1 Origine et définition du concept de « précarité »

  • Jusqu’à la Révolution française, l’hôpital chrétien, administré par des religieux, est investi d’une mission sociale de protection des personnes dans la misère mais aussi de protection de la société contre ces personnes.
  • En 1796, la création des hospices civils fonde l’hôpital moderne. Les hôpitaux sont municipaux et deviennent des lieux de soins, plus que de refuge.
  • En 1941, l’hôpital cesse d’être un hospice et devient un lieu de soins pour tous.
  • La loi du 30 juin 1975 dite « loi sociale » relative aux institutions médico-sociales consacre l’existence du social et du médico-social comme un ensemble homogène soumis à des règles communes, et symbolise l’autonomisation du secteur vis-à-vis du champ hospitalier Cf. Item 60. Sa dernière réforme du 2 janvier 2002 a principalement consisté à élargir le champ d’application du social et médico-social, reconnaissant que l’étanchéité entre le social et le sanitaire peut constituer un frein à l’innovation et l’accompagnement décloisonné de certaines catégories de populations.

1.1 La précarité

La précarité ne caractérise pas une catégorie sociale particulière mais un ensemble de situations dont les contours sont souvent difficiles à appréhender.

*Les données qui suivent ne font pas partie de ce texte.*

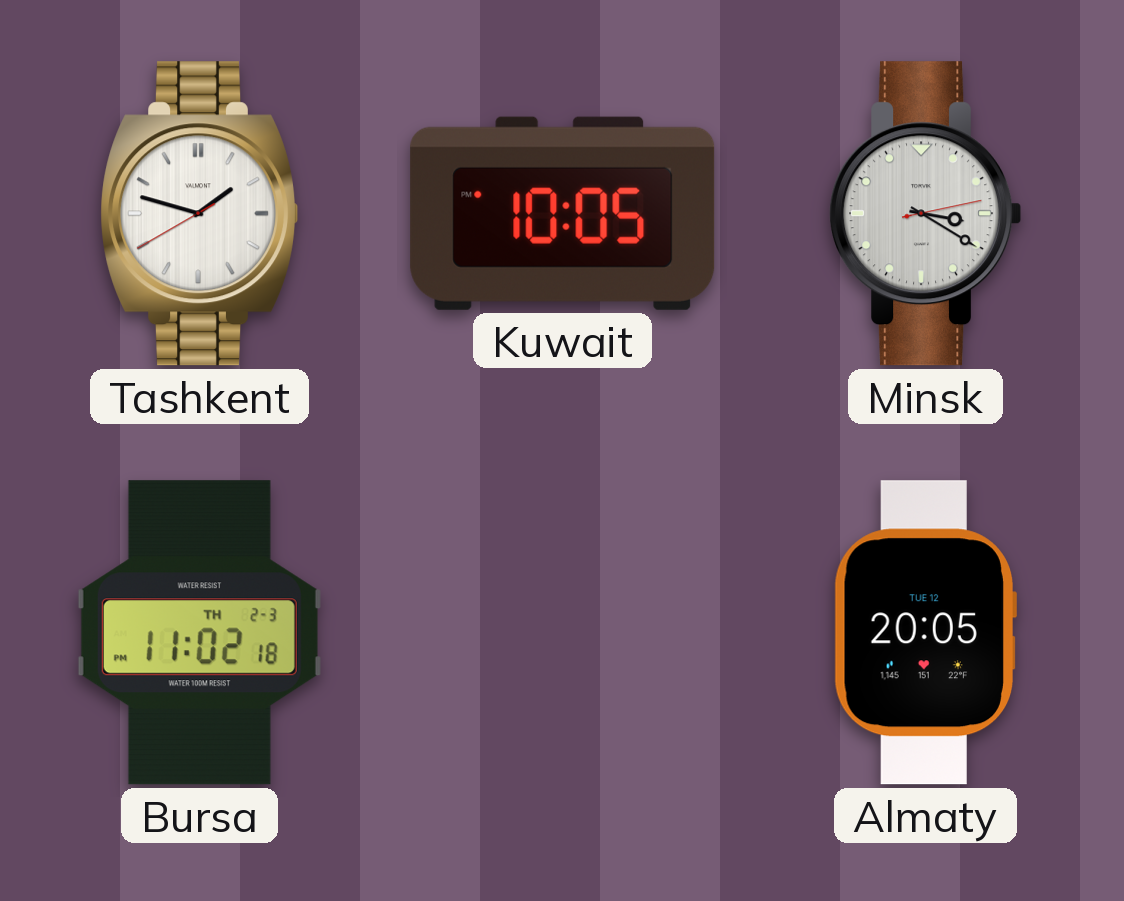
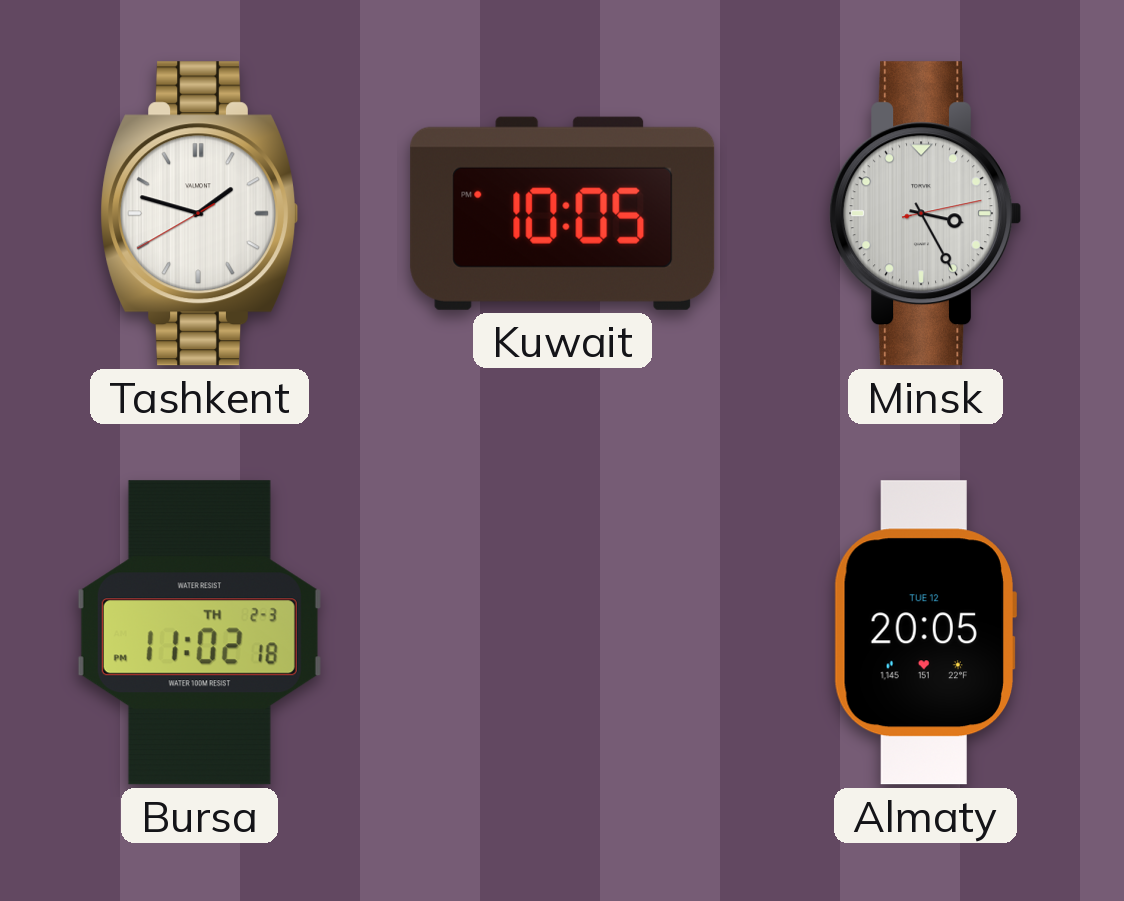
Minsk: 3:20 -> 3:25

  • La précarité peut être définie comme un état de fragilité et d’instabilité sociale caractérisé par « l’absence d’une ou plusieurs des sécurités, notamment celle de l’emploi, permettant aux personnes et familles d’assumer leurs obligations professionnelles, familiales et sociales et de jouir de leurs droits fondamentaux ».
  • C’est un processus dynamique, réversible, multifactoriel. « Elle conduit à la grande pauvreté quand elle affecte plusieurs domaines de l’existence, qu’elle devient persistante, qu’elle compromet les chances de réassumer ses responsabilités et de reconquérir ses droits par soi-même, dans un avenir prévisible ».
  • La notion de précarité est liée à celle d’insécurité.
  • La précarité est le produit de dimensions structurelles (économiques, sociales), de menaces à court ou moyen terme, mais aussi de dimensions subjectives (perception de sa situation, structuration psychique, etc.).
  • La crise économique de 2008 a accéléré les processus de précarisation d’une frange de la population qui n’était que peu connue des professionnels de l’emploi et de l’action sociale : les retraités, les jeunes qualifiés en difficulté sur le marché du travail, les travailleurs paupérisés de l’industrie ou de l’agriculture, les migrants.
  • Le mot « précarité » se traduit en anglais par « precariousness », mais ce terme n’est généralement pas utilisé dans les pays anglo-saxons pour définir un état de fragilité sociale. Les termes de « poverty » (pauvreté) ou de « deprivation » (privation, perte) sont préférés aux Etats-Unis ou au Royaume-Uni pour décrire la précarité socio-économique.

1.2 La pauvreté

La pauvreté est généralement définie comme l’état d’une personne ou d’un groupe qui dispose de peu de ressources. C’est un concept essentiellement économique.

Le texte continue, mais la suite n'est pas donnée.